ASSIGNMENT. The listing is to be printed in full, exactly as given.

THE DATA.
Content starts

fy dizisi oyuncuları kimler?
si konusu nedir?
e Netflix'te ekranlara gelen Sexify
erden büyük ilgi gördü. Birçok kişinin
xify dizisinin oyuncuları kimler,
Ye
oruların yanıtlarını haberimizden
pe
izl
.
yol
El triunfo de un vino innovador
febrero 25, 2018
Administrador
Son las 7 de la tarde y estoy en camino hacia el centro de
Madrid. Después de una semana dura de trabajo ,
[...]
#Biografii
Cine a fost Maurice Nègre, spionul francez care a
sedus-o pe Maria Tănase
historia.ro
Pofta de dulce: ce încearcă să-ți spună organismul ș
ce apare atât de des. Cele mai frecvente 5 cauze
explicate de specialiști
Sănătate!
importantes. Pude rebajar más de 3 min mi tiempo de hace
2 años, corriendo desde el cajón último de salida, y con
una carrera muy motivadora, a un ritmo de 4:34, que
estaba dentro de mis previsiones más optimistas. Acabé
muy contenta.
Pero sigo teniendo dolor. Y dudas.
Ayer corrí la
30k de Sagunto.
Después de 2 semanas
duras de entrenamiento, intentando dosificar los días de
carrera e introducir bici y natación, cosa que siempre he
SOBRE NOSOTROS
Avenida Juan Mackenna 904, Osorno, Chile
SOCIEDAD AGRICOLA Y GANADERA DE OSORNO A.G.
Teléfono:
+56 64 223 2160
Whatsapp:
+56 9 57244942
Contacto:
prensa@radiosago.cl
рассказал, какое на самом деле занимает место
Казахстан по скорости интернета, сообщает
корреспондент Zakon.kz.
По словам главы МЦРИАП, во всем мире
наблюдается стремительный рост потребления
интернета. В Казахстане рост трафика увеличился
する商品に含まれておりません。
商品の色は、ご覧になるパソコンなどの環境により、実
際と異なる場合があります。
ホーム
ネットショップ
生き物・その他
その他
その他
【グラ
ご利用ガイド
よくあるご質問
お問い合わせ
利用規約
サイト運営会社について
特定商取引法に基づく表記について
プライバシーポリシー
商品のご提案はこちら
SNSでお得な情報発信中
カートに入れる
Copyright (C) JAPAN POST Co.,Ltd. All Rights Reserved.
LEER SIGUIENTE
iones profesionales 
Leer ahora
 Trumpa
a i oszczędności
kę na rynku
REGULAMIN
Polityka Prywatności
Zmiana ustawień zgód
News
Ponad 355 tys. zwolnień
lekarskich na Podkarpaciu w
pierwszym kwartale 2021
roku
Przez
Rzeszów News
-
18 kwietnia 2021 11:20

Content ends

WORKED SOLUTION.
fy dizisi oyuncuları kimler?
si konusu nedir?
e Netflix'te ekranlara gelen Sexify
erden büyük ilgi gördü. Birçok kişinin
xify dizisinin oyuncuları kimler,
Ye
oruların yanıtlarını haberimizden
pe
izl
.
yol
El triunfo de un vino innovador
febrero 25, 2018
Administrador
Son las 7 de la tarde y estoy en camino hacia el centro de
Madrid. Después de una semana dura de trabajo ,
[...]
#Biografii
Cine a fost Maurice Nègre, spionul francez care a
sedus-o pe Maria Tănase
historia.ro
Pofta de dulce: ce încearcă să-ți spună organismul ș
ce apare atât de des. Cele mai frecvente 5 cauze
explicate de specialiști
Sănătate!
importantes. Pude rebajar más de 3 min mi tiempo de hace
2 años, corriendo desde el cajón último de salida, y con
una carrera muy motivadora, a un ritmo de 4:34, que
estaba dentro de mis previsiones más optimistas. Acabé
muy contenta.
Pero sigo teniendo dolor. Y dudas.
Ayer corrí la
30k de Sagunto.
Después de 2 semanas
duras de entrenamiento, intentando dosificar los días de
carrera e introducir bici y natación, cosa que siempre he
SOBRE NOSOTROS
Avenida Juan Mackenna 904, Osorno, Chile
SOCIEDAD AGRICOLA Y GANADERA DE OSORNO A.G.
Teléfono:
+56 64 223 2160
Whatsapp:
+56 9 57244942
Contacto:
prensa@radiosago.cl
рассказал, какое на самом деле занимает место
Казахстан по скорости интернета, сообщает
корреспондент Zakon.kz.
По словам главы МЦРИАП, во всем мире
наблюдается стремительный рост потребления
интернета. В Казахстане рост трафика увеличился
する商品に含まれておりません。
商品の色は、ご覧になるパソコンなどの環境により、実
際と異なる場合があります。
ホーム
ネットショップ
生き物・その他
その他
その他
【グラ
ご利用ガイド
よくあるご質問
お問い合わせ
利用規約
サイト運営会社について
特定商取引法に基づく表記について
プライバシーポリシー
商品のご提案はこちら
SNSでお得な情報発信中
カートに入れる
Copyright (C) JAPAN POST Co.,Ltd. All Rights Reserved.
LEER SIGUIENTE
iones profesionales 
Leer ahora
 Trumpa
a i oszczędności
kę na rynku
REGULAMIN
Polityka Prywatności
Zmiana ustawień zgód
News
Ponad 355 tys. zwolnień
lekarskich na Podkarpaciu w
pierwszym kwartale 2021
roku
Przez
Rzeszów News
-
18 kwietnia 2021 11:20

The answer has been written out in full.